Records for the exercise below:
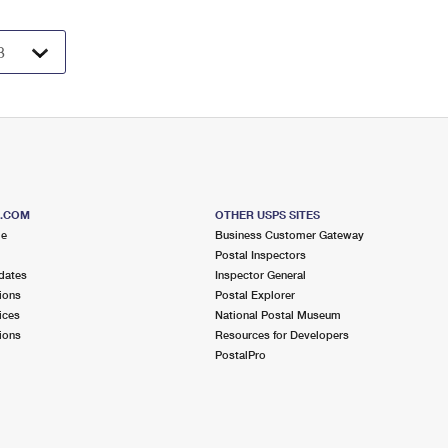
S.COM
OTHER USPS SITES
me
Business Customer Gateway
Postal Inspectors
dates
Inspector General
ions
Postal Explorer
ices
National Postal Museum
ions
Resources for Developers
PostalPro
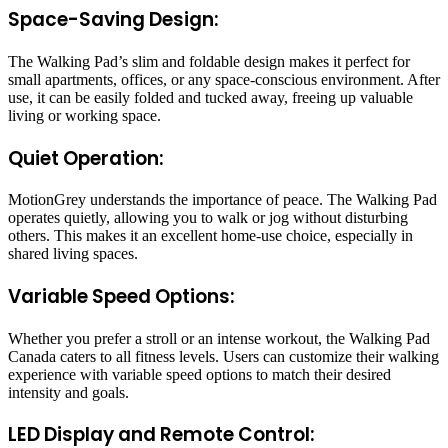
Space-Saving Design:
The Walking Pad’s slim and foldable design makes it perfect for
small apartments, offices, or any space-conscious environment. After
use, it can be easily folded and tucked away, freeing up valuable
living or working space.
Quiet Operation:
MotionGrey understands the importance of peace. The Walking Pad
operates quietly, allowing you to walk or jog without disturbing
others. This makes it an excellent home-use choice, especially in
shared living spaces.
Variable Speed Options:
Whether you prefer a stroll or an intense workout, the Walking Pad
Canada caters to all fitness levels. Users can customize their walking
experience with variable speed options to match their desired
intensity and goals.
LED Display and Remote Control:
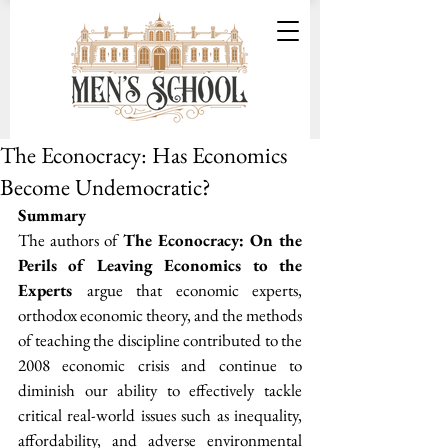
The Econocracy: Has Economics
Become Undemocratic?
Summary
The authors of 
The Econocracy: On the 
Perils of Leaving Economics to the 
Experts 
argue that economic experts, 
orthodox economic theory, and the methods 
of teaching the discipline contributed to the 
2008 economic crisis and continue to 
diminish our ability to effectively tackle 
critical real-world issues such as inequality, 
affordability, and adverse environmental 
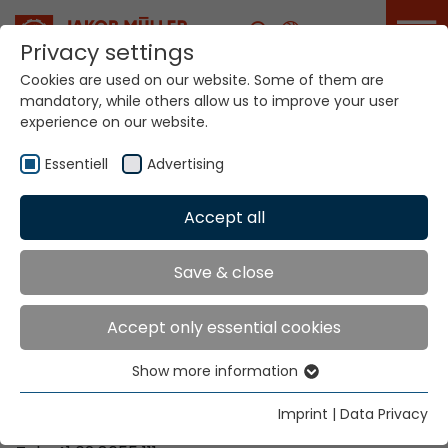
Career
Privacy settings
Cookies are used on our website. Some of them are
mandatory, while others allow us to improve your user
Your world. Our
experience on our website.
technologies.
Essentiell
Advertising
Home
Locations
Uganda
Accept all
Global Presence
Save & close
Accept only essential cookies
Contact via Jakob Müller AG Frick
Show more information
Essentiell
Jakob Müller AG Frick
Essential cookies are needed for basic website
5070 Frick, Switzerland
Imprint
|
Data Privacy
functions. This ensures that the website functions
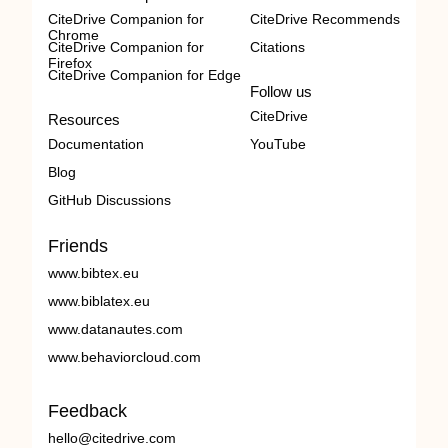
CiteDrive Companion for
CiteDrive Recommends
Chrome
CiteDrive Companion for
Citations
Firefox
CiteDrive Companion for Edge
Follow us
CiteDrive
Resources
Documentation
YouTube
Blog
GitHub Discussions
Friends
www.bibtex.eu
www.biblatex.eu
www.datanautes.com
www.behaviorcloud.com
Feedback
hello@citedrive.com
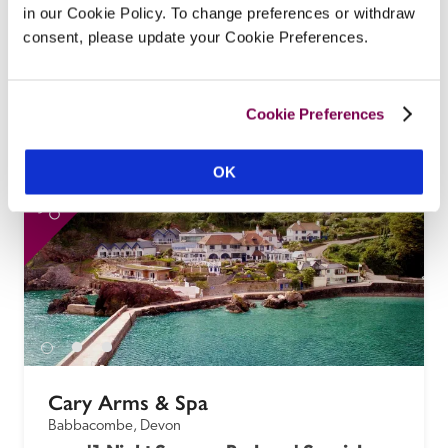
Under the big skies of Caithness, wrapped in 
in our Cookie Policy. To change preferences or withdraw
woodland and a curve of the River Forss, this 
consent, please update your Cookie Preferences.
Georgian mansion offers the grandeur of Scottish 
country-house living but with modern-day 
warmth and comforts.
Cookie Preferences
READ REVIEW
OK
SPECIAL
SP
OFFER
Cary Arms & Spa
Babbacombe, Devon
End of Records for the exercise.
**What the task asks**
Each line of the entries above that has the word "makes" is to be copied.

**Result**
The Walking Pad’s slim and foldable design makes it perfect for
others. This makes it an excellent home-use choice, especially in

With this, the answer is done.